TeamHG-Memex / eli5

A library for debugging/inspecting machine learning classifiers and explaining their predictions
http://eli5.readthedocs.io
MIT License
2.76k stars 334 forks source link

PermutationImportance does not allow NaNs #380

Closed Matgrb closed 4 years ago

Matgrb commented 4 years ago

In the current version, eli5 does not allow NaNs in X. However, some models handle NaNs very well e.g.
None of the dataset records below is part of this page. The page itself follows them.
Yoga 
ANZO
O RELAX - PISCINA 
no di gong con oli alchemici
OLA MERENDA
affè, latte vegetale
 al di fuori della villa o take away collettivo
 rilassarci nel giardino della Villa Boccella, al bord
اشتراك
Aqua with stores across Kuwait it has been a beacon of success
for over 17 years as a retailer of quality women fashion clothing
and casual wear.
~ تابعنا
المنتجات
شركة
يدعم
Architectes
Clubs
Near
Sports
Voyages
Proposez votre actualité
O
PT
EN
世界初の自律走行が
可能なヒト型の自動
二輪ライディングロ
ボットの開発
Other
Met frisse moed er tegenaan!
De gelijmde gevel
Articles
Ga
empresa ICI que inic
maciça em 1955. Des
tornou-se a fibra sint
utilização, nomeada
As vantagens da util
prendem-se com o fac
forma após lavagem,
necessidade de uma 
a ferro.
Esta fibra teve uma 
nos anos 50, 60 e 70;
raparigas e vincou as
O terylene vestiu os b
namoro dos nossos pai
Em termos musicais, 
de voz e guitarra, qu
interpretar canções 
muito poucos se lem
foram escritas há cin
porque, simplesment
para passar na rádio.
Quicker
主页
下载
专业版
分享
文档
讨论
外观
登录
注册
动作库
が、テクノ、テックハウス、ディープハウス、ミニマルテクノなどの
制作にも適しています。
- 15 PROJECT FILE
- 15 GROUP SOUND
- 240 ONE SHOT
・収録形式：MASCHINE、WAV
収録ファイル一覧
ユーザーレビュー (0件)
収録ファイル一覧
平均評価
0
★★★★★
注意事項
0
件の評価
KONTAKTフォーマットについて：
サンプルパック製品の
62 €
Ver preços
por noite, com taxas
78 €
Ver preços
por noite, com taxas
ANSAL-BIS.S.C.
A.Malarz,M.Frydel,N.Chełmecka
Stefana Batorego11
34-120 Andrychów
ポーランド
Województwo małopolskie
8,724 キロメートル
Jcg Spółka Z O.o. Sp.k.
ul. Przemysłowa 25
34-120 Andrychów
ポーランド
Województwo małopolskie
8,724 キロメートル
XGBClassifier or HistGradientBoostingClassifier from sklearn.

The following code allows to reproduce the issue:

import numpy as np
from eli5.sklearn import PermutationImportance

from sklearn.experimental import enable_hist_gradient_boosting
from sklearn.ensemble import HistGradientBoostingClassifier

X, y = load_iris(return_X_y=True)
X[0,0] = np.nan

perm = PermutationImportance(HistGradientBoostingClassifier(), cv=5)
perm.fit(X, y)

I suppose PermutationImportance should allow for NaNs, since if the used classifier does not allow for it, it will throw the same error anyway.

I would change the following line in eli5.sklearn.permutation_importance:

197:   X = check_array(X)

into:

197:   X = check_array(X, force_all_finite='allow-nan')

This would require increasing requirements sklearn to 0.20.0

Other way would be without modifying requirements

197:   X = check_array(X, force_all_finite=False)

As part of the issue, I would also like to implement a quick unit test.

Matgrb commented 4 years ago

Just found now that it is a duplicate of #262